# Shaeffer Snorkel



## juteck (Jun 20, 2010)

My father just gave me a Sheaffer snorkel, and I need to either learn how to repair it myself, or send it out for repair. I don't know the age or how to figure it out, but it looks like one of the models dated during the 1950s... maybe an Admiral ?? The rear cap threads fine, and the plunger and spring seem to operate ok. The snorkel assembly doesn't seem to twist out though. The front section does screw off, and the snorkel assembly is removable. I can't tell the condition of the sac, but I assume it is likely an original and will likely need to be replaced. The nib is an open single tone 14K gold nib, and appears to be in good condition. The feed has some ink staining on it, but it does not appear to be clogged from the fins that I can see. 

I have not tackled dis-assembly of any fountain pen other than the kit pens, so this is very new to me. I don't have any specialty tools for this kind of job either, so would need to consider that as well. For repairs to be sent out, I've looked at Richard Binder's website as a starting point, and it looks like he has about a 15-week turn around time. I'd rather not send something out for that long if I can avoid it.
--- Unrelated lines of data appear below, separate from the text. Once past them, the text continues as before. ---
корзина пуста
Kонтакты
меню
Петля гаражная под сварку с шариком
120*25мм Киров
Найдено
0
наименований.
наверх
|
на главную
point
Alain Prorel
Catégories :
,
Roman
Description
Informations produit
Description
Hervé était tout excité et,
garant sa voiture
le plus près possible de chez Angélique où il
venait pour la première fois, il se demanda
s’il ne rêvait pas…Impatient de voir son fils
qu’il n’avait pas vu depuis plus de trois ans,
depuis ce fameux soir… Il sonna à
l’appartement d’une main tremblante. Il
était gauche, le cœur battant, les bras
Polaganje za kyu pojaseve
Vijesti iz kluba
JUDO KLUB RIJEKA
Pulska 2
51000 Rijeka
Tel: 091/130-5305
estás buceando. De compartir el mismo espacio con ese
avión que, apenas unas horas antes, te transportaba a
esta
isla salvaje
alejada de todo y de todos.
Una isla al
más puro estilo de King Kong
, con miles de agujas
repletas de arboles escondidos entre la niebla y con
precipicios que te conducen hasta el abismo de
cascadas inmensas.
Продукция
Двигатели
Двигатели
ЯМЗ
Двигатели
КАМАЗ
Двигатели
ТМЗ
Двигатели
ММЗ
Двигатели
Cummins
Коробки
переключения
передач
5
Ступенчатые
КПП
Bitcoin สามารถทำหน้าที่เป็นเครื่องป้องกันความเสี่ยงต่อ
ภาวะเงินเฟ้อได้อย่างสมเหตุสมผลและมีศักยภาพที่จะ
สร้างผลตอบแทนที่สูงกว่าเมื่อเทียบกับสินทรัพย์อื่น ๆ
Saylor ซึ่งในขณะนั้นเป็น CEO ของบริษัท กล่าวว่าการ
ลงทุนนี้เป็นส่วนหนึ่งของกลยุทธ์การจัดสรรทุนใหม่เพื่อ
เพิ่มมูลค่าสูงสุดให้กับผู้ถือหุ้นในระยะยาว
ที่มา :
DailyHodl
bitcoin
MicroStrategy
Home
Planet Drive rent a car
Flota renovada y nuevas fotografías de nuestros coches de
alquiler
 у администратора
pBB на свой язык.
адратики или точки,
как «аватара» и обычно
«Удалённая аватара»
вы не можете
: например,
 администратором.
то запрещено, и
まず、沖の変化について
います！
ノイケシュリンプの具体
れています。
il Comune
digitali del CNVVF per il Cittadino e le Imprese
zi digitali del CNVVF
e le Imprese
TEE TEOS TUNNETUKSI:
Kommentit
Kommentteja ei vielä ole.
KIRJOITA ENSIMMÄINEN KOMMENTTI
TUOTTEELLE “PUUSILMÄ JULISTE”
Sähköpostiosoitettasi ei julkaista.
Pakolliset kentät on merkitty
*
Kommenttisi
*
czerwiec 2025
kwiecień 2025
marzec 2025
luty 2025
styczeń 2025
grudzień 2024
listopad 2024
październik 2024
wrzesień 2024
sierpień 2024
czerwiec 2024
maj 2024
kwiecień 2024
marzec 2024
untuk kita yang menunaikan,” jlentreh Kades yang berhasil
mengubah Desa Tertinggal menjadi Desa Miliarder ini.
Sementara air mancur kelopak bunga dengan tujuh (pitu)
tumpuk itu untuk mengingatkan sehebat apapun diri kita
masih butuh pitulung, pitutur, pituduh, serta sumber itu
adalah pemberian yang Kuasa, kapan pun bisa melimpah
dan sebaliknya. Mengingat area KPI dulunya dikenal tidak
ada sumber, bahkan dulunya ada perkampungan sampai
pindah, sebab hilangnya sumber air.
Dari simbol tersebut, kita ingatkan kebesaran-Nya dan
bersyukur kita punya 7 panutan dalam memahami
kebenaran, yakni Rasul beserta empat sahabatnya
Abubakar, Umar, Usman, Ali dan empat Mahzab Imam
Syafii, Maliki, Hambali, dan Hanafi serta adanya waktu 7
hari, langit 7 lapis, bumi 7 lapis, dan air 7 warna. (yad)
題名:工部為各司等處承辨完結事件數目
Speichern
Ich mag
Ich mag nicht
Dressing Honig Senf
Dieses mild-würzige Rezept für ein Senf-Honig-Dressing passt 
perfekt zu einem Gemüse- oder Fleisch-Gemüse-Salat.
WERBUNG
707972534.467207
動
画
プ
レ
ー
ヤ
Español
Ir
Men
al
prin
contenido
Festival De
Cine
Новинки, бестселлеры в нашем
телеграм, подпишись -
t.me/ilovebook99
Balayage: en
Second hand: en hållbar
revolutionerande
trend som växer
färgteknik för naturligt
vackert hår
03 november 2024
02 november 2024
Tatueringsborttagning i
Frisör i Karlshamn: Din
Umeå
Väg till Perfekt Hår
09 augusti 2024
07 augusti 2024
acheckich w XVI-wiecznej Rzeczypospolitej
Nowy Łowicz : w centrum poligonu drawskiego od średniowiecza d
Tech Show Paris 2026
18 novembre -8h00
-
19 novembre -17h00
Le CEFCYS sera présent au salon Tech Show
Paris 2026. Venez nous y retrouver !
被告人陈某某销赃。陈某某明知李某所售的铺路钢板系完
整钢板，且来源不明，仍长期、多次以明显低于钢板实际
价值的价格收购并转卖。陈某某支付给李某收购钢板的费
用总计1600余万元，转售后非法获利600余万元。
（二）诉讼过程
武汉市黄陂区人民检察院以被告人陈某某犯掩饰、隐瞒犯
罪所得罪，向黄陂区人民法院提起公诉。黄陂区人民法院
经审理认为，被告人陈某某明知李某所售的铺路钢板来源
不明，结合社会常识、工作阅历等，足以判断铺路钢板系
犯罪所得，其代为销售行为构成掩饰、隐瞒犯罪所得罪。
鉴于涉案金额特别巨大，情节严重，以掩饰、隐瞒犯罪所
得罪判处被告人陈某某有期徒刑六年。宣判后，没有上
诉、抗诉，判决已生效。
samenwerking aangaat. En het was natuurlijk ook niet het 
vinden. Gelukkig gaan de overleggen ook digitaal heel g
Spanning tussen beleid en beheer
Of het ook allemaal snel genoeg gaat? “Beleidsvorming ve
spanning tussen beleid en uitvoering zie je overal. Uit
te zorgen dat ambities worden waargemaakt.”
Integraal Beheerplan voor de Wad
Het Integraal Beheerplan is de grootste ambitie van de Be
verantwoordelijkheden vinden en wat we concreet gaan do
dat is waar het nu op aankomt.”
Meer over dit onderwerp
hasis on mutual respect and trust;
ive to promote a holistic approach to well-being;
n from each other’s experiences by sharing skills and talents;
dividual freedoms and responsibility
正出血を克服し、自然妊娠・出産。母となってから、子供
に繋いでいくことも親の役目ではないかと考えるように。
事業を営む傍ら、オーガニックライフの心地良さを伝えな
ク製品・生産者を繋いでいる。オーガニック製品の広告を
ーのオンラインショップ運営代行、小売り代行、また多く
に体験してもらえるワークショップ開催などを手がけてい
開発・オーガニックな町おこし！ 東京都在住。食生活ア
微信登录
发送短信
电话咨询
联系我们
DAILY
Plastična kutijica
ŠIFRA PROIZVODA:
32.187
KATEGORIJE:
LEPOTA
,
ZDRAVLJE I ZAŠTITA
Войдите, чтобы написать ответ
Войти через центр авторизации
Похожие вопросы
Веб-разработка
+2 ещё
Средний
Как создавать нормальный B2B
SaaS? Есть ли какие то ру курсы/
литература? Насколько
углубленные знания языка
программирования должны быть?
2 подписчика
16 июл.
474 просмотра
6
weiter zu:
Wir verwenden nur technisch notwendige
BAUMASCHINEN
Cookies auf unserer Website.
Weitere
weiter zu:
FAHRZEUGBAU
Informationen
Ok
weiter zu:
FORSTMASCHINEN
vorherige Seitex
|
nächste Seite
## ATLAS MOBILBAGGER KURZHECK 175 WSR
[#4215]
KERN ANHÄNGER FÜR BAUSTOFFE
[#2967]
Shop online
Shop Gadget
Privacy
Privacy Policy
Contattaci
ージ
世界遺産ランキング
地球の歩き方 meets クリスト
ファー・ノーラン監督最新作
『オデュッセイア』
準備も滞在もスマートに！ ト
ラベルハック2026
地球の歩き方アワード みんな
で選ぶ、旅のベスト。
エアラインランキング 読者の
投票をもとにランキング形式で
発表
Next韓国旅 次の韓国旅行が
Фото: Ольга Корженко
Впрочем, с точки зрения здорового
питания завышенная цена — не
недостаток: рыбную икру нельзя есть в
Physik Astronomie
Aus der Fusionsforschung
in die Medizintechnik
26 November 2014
 I'm looking for recommendations from anyone who cares to offer them, for either repairing myself, or sending out.

Thanks,


----------



## ldb2000 (Jun 20, 2010)

The snorkles are a pain to fix and unless you have some experience with them it's better left to the experts . Check the fountain pen network www.fountainpennetwork.com . There are some guys there that do good work . Check in the Shaeffer forum .


----------



## penmaker56 (Jun 21, 2010)

My friend, Bert Heiserman, Pen Haven, Kensington, Md., specializes in repairing snorkels, and his turn around time is much shorter than Binders (when Sheaffer closed down their US factory, he got a lot of their parts). Email me and I will send you his information.


----------